Sorry, I should have clarified--I'm excited to see if the electronic shutter of the R3 can keep up the dynamic range of the non-electronic shutter options. In the R5, you definitely lost DR when using the electronic shutter. 

That will decide whether my R3 remains in E-shutter all of the time, or if I use it in mechanical shutter when I need DR over high FPS. But if it remains consistent, I'll probably never use the mechanical shutter.


----------



## john1970 (Nov 3, 2021)

No difference in noise performance vs. 1Dx MkII either as best as I can tell although I guess you go get a a few more pixels with the R3 ( 24.1 vs 20.2 MP), which is of little practical concern. I concur with the above post that I would really like to see DR measurements with electronic vs. mechanical shutter.


----------



## AlanF (Nov 4, 2021)

H. Jones said:


> Sorry, I should have clarified--I'm excited to see if the electronic shutter of the R3 can keep up the dynamic range of the non-electronic shutter options. In the R5, you definitely lost DR when using the electronic shutter.
> 
> That will decide whether my R3 remains in E-shutter all of the time, or if I use it in mechanical shutter when I need DR over high FPS. But if it remains consistent, I'll probably never use the mechanical shutter.
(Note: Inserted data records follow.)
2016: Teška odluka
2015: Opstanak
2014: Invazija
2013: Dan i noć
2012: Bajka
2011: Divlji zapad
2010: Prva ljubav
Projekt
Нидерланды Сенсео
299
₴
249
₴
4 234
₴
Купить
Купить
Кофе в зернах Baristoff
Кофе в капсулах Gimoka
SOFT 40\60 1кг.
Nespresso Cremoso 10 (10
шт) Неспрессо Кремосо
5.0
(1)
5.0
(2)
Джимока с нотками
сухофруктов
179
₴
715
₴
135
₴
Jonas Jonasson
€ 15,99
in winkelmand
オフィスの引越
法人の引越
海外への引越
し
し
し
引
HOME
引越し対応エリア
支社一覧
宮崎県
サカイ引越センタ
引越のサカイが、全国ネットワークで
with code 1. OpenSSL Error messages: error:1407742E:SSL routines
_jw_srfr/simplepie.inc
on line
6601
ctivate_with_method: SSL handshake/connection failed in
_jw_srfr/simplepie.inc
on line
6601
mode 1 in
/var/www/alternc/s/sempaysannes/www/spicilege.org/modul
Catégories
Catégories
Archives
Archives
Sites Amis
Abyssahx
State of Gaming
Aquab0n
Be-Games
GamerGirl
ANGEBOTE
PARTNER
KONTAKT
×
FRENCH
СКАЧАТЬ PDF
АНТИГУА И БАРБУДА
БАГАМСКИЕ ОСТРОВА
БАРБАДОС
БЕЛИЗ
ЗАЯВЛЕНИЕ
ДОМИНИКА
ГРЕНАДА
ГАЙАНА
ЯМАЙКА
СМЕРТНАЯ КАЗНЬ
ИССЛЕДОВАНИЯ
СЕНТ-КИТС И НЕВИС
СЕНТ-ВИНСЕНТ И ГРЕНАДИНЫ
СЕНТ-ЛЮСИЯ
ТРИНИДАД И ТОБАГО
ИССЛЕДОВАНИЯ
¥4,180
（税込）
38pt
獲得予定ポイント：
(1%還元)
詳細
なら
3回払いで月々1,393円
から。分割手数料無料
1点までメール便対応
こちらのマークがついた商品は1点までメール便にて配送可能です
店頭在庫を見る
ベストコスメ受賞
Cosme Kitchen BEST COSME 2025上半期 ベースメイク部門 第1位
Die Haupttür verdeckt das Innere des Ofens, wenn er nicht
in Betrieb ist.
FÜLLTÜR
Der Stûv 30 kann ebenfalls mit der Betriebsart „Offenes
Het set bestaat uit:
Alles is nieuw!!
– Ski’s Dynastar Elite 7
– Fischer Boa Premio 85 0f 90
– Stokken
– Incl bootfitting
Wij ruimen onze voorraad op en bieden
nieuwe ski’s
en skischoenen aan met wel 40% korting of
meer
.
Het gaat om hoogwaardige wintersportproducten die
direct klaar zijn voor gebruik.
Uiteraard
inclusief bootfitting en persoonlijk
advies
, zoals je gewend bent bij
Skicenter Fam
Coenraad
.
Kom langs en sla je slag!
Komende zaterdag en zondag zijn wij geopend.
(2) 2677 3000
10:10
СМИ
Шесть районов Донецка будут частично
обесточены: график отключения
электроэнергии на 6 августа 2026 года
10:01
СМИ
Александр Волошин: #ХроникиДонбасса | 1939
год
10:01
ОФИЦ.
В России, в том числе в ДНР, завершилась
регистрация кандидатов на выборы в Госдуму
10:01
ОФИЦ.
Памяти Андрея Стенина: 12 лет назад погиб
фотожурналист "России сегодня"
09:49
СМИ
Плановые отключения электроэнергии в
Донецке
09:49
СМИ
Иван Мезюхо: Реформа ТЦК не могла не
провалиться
You lose DR with the R5 in ES mode relative to its or the 1DX III mechanical shutter mode only below about iso 200-400 or so. How can you see that in those TDP charts?


Photographic Dynamic Range versus ISO Setting


----------



## H. Jones (Nov 4, 2021)

AlanF said:


> You lose DR with the R5 in ES mode relative to its or the 1DX III mechanical shutter mode only below about iso 200-400 or so. How can you see that in those TDP charts?
> 
> 
> Photographic Dynamic Range versus ISO Setting






It's not hugely significant but it's still definitely there--in high DR situations(normally, bright sunlight with deep shadows where I'm using ISO 100 anyway) I definitely have seen the difference in the noise pattern while trying to bring up the shadows. It's not major, but it's definitely a reason for me to typically use mechanical shutter on my R5 if I don't need to capture particularly fast action. 

I know the R5 kicks down to 12-bit in E-shutter, so I think that would be part of why it changes. If so, I would imagine the R3 at 24mp can pull off 14 bit raw in E-shutter, which I believe would negate any difference.


----------



## AlanF (Nov 4, 2021)

H. Jones said:


> View attachment 201101
> 
> 
> It's not hugely significant but it's still definitely there--in high DR situations(normally, bright sunlight with deep shadows where I'm using ISO 100 anyway) I definitely have seen the difference in the noise pattern while trying to bring up the shadows. It's not major, but it's definitely a reason for me to typically use mechanical shutter on my R5 if I don't need to capture particularly fast action.
> ...


I did write that there is a difference between ES and MS DR below about iso200-400 and gave a link to the measurements that show that. It's in forums time after time that there is a loss of DR with the R5 in ES. But, the crucial point, which I was pointing out, is that the difference in DR disappears above about iso 200-400, and most of the posters don't know that. I never shoot wild life below that iso range so there is no DR disadvantage to me using ES, and I suspect I am not the only one in this situation. And, if you are shooting landscapes that require the highest DR, then, as you say, there no need to to use ES over EFCS or MS at iso100. It's a minor issue.


----------



## neuroanatomist (Nov 4, 2021)

AlanF said:


> But, the crucial point, which I was pointing out, is that the difference in DR disappears above about iso 200-400, and most of the posters don't know that.


During the DRone Wars here on CR, the SoNikon pushers could not wrap their heads around the fact that not everyone shoots at base ISO. When you need high shutter speeds (shorter than 1/2000 s) at relatively narrower apertures (e.g. 600/4 with a TC), the ISO needs to be fairly high.


----------